Guénon does not deal with individual cases and confused reactions, nor does he deal with philosophy in the current sense of the word; his ideas originate from Tradition in a broad and impersonal sense. Unlike the writers alluded to above—Spengler, Ortega y Gasset, Huizinga, Massis, Keyserling, Benda—Guénon does not spiritually belong to the modern world; he bears witness to a different world, and he makes no mystery of the fact that he owes his knowledge to a great extent to the direct contact he has had with the exponents of the traditional East.
Guénon takes as his starting point—and we believe it is essential and can be accepted without discussion—that the real antithesis is not between East and West, but between traditional civilization and modern civilization; it is, therefore, neither geographical nor historical, but it has a morphological and typological character.
We may indeed describe as “traditional” a universal type of civilization that has been attained, even if in various forms and more or less completely, both in the East and in the West.
“Traditional” civilization—all traditional civilizations—have metaphysical points of reference. They are characterized by the recognition of an order superior to everything human and temporal; by the presence and the authority exercised by elites who derive from this transcendent plane the principles and value needed for attaining a higher system of knowledge as well as for bringing about a social organization based on the recognition of hierarchical principles and for giving a truly deep meaning to life. In the West, the Middle Ages still offered an example of a traditional civilization of this type.

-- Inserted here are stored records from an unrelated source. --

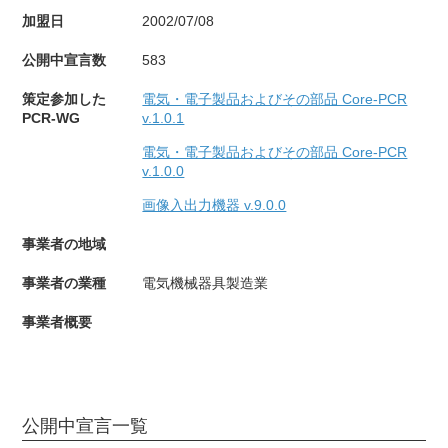
加盟日
2002/07/08
公開中宣言数
583
策定参加した
電気・電子製品およびその部品 Core-PCR
PCR-WG
v.1.0.1
電気・電子製品およびその部品 Core-PCR
v.1.0.0
画像入出力機器 v.9.0.0
事業者の地域
事業者の業種
電気機械器具製造業
事業者概要
公開中宣言一覧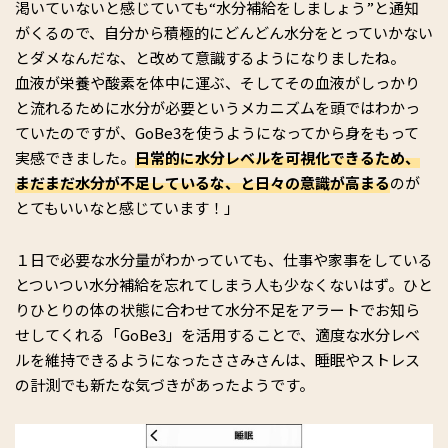
渇いていないと感じていても“水分補給をしましょう”と通知
がくるので、自分から積極的にどんどん水分をとっていかない
とダメなんだな、と改めて意識するようになりましたね。
血液が栄養や酸素を体中に運ぶ、そしてその血液がしっかり
と流れるために水分が必要というメカニズムを頭ではわかっ
ていたのですが、GoBe3を使うようになってから身をもって
実感できました。
日常的に水分レベルを可視化できるため、
まだまだ水分が不足しているな、と日々の意識が高まる
のが
とてもいいなと感じています！」
１日で必要な水分量がわかっていても、仕事や家事をしている
とついつい水分補給を忘れてしまう人も少なくないはず。ひと
りひとりの体の状態に合わせて水分不足をアラートでお知ら
せしてくれる「GoBe3」を活用することで、適度な水分レベ
ルを維持できるようになったささみさんは、睡眠やストレス
の計測でも新たな気づきがあったようです。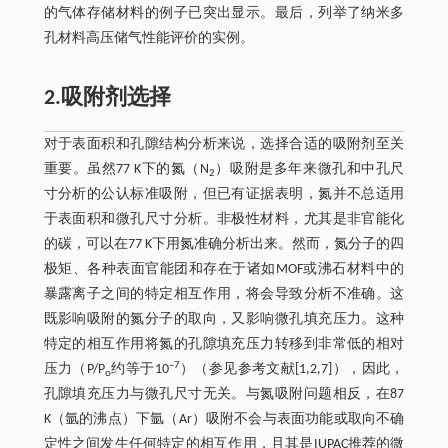
的气体存储材料的例子已突出显示。最后，列举了纳米多
孔材料高压储气性能评价的实例。
2.吸附剂选择
对于表面积和孔隙结构分析来说，选择合适的吸附剂至关
重要。虽然77 K下的氮（N
）吸附是多年来微孔和中孔尺
2
寸分析的公认标准吸附，但已有证据表明，氮并不总适用
于表面积和微孔尺寸分析。非极性材料，尤其是非官能化
的碳，可以在77 K下用氮准确分析出来。然而，氮分子的四
极矩、各种表面官能团和存在于诸如MOF或沸石材料中的
暴露离子之间的特定相互作用，将会导致分析不准确。这
既影响吸附的氮分子的取向，又影响微孔填充压力。这种
特定的相互作用将氮的孔隙填充压力转移到非常低的相对
–7
压力（P/P
约等于10
）（参见参考文献[1,2,7]），因此，
o
孔隙填充压力与微孔尺寸无关。与氮吸附问题相反，在87
K（氩的沸点）下氩（Ar）吸附不会与表面功能或取向不确
定性之间发生任何特定的相互作用，且其是IUPAC推荐的微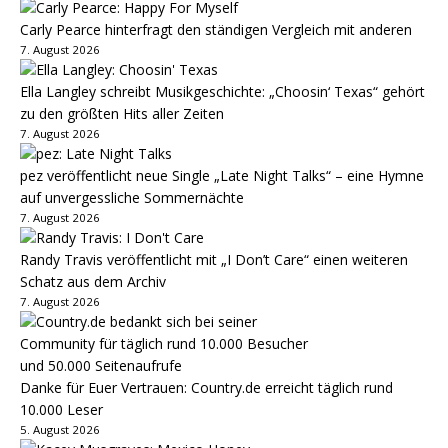
Carly Pearce hinterfragt den ständigen Vergleich mit anderen
7. August 2026
Ella Langley schreibt Musikgeschichte: „Choosin‘ Texas“ gehört
zu den größten Hits aller Zeiten
7. August 2026
pez veröffentlicht neue Single „Late Night Talks“ – eine Hymne
auf unvergessliche Sommernächte
7. August 2026
Randy Travis veröffentlicht mit „I Don’t Care“ einen weiteren
Schatz aus dem Archiv
7. August 2026
Danke für Euer Vertrauen: Country.de erreicht täglich rund
10.000 Leser
5. August 2026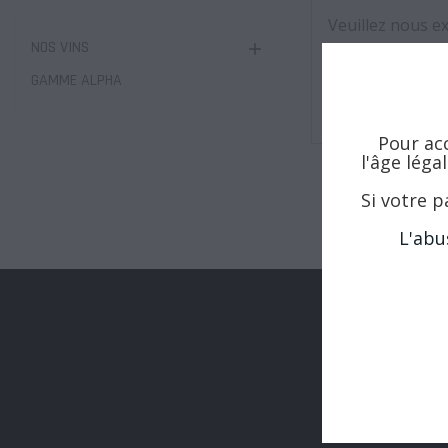
Veuillez nous e
NOS VINS

Effectuez une no
GAMME ALPHA
Pour acc
l'âge léga
Si votre p
L'abu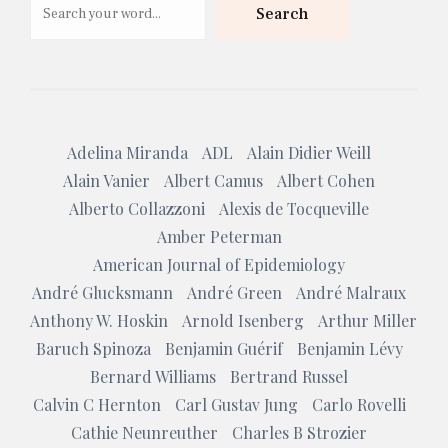
Search
Adelina Miranda
ADL
Alain Didier Weill
Alain Vanier
Albert Camus
Albert Cohen
Alberto Collazzoni
Alexis de Tocqueville
Amber Peterman
American Journal of Epidemiology
André Glucksmann
André Green
André Malraux
Anthony W. Hoskin
Arnold Isenberg
Arthur Miller
Baruch Spinoza
Benjamin Guérif
Benjamin Lévy
Bernard Williams
Bertrand Russel
Calvin C Hernton
Carl Gustav Jung
Carlo Rovelli
Cathie Neunreuther
Charles B Strozier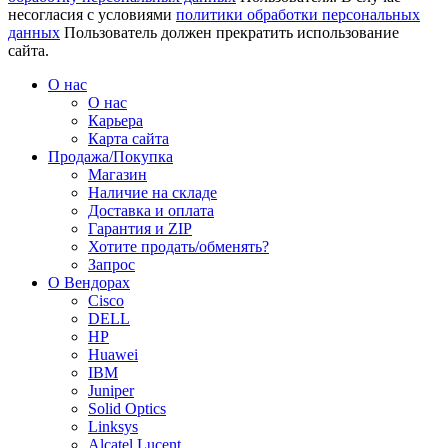
несогласия с условиями
политики обработки персональных
данных
Пользователь должен прекратить использование
сайта.
О нас
О нас
Карьера
Карта сайта
Продажа/Покупка
Магазин
Наличие на складе
Доставка и оплата
Гарантия и ZIP
Хотите продать/обменять?
Запрос
О Вендорах
Cisco
DELL
HP
Huawei
IBM
Juniper
Solid Optics
Linksys
Alcatel Lucent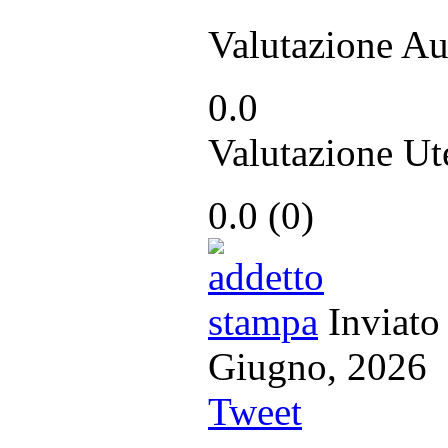
Valutazione Au
0.0
Valutazione Ut
0.0
(
0
)
Inviato
Giugno, 20
Tweet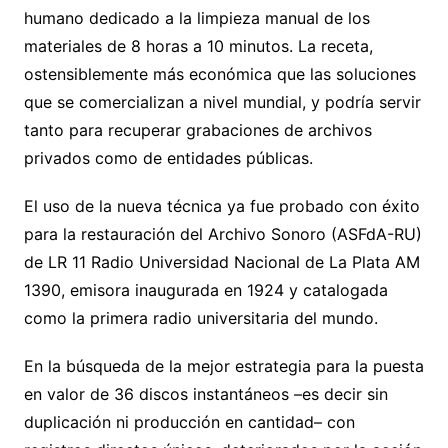
humano dedicado a la limpieza manual de los
materiales de 8 horas a 10 minutos. La receta,
ostensiblemente más económica que las soluciones
que se comercializan a nivel mundial, y podría servir
tanto para recuperar grabaciones de archivos
privados como de entidades públicas.
El uso de la nueva técnica ya fue probado con éxito
para la restauración del Archivo Sonoro (ASFdA-RU)
de LR 11 Radio Universidad Nacional de La Plata AM
1390, emisora inaugurada en 1924 y catalogada
como la primera radio universitaria del mundo.
En la búsqueda de la mejor estrategia para la puesta
en valor de 36 discos instantáneos –es decir sin
duplicación ni producción en cantidad– con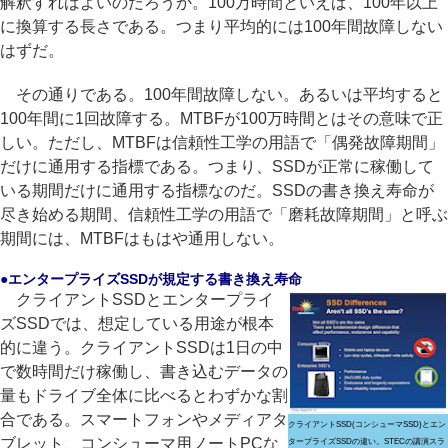
解釈すればよいのだろうか。100万時間といえば、100年以上
に換算する長さである。つまり平均的には100年間故障しない
はずだ。
その通りである。100年間故障しない。あるいは平均すると
100年間に1回故障する。MTBFが100万時間とはその意味で正
しい。ただし、MTBFは信頼性工学の用語で「偶発故障期間」
だけに通用する指標である。つまり、SSDが正常に稼働して
いる期間だけに通用する指標なのだ。SSDの書き換え寿命が
尽き始める期間、信頼性工学の用語で「磨耗故障期間」と呼ぶ
期間には、MTBFはもはや通用しない。
●エンタープライズSSDが規定する書き換え寿命
クライアントSSDとエンタープライ
ズSSDでは、想定している用途が根本
的に違う。クライアントSSDは1日の中
で数時間だけ稼働し、書き込むデータの
量もドライブ全体に比べるとわずかな割
合である。スマートフォンやメディアタ
クライアントSSD(コンシューマSSD)とエン
ブレット、コンシューマ用ノートPCな
タープライズSSDの違い。STECの講演スラ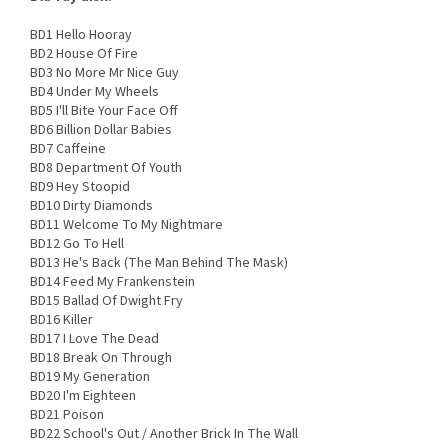
BD1 Hello Hooray
BD2 House Of Fire
BD3 No More Mr Nice Guy
BD4 Under My Wheels
BD5 I'll Bite Your Face Off
BD6 Billion Dollar Babies
BD7 Caffeine
BD8 Department Of Youth
BD9 Hey Stoopid
BD10 Dirty Diamonds
BD11 Welcome To My Nightmare
BD12 Go To Hell
BD13 He's Back (The Man Behind The Mask)
BD14 Feed My Frankenstein
BD15 Ballad Of Dwight Fry
BD16 Killer
BD17 I Love The Dead
BD18 Break On Through
BD19 My Generation
BD20 I'm Eighteen
BD21 Poison
BD22 School's Out / Another Brick In The Wall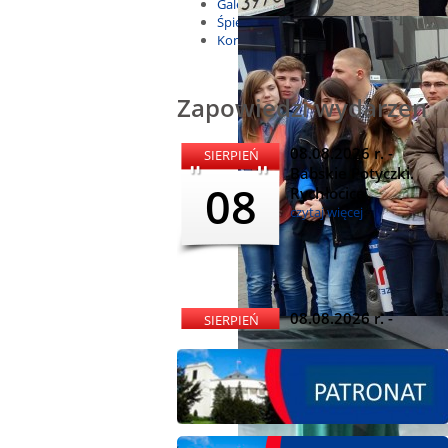
Galeria
Śpiewnik
Kontakt
Zapowiedzi wydarzeń
08.08.2026 r. -
SIERPIEŃ
Babskie Potyczki.
08
Rychłocice
czytaj więcej
08.08.2026 r. -
SIERPIEŃ
Dożynki i
08
Miętomania, Bielawy
czytaj więcej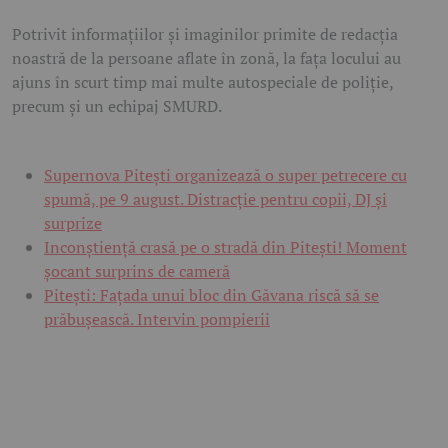
Potrivit informațiilor și imaginilor primite de redacția
noastră de la persoane aflate în zonă, la fața locului au
ajuns în scurt timp mai multe autospeciale de poliție,
precum și un echipaj SMURD.
Supernova Pitești organizează o super petrecere cu
spumă, pe 9 august. Distracție pentru copii, DJ și
surprize
Inconștiență crasă pe o stradă din Pitești! Moment
șocant surprins de cameră
Pitești: Fațada unui bloc din Găvana riscă să se
prăbușească. Intervin pompierii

The direct opposite of traditional civilization is modern civilization, whether Western or Eastern. It is characterized by the systematic denial of everything superior to man—whether considered as an individual or as a community—and by the organization of unsanctified forms of knowledge, or action, of life that see nothing beyond temporal and contingent realities, that lead to the rule of number and by a logical necessity bear in themselves from the start the germs of those crises and disorders of which the world now offers such striking and widespread evidence.
In Guénon’s opinion the situation in the East is different. The East still preserves living aspects of “traditional civilization” that have disappeared elsewhere. Guénon believes that the modern world can only overcome the crisis from which it is suffering by a return to a traditional type of civilization. But this cannot arise from nothing. As the West has long lost touch with its previous traditional forms, of which—apart from the religious world very narrowly understood—almost nothing remains.
Guénon considers that the contact between the elites of the West and the representatives of the traditional spirit of the East is a matter of essential importance for securing a revival, for “galvanizing,” so to speak, latent forces. It is not a question of being untrue to ourselves by trying to orientalize ourselves, but of receiving from the East something that can be used in rediscovering our own tradition and thus rise above the purely human, individualistic, and rationalistic civilization of recent times; to form, little by little, an atmosphere favorable to the revival of a traditionalistic West.
At this point, an understanding between East and West would come about naturally and would rest on foundations quite different than those conceived by all who have reflected on such problems from an exclusively political or abstractly cultural or economic or vaguely “spiritualistic” standpoint.
In the abstract, Guénon’s ideas seem to us quite acceptable, and he deserves credit for formulating them rigorously, with an uncompromising obedience to truth and truth alone. We must, however, make reservations when we pass from the general to the particular, to the world outlook and the symbols needed for effective action.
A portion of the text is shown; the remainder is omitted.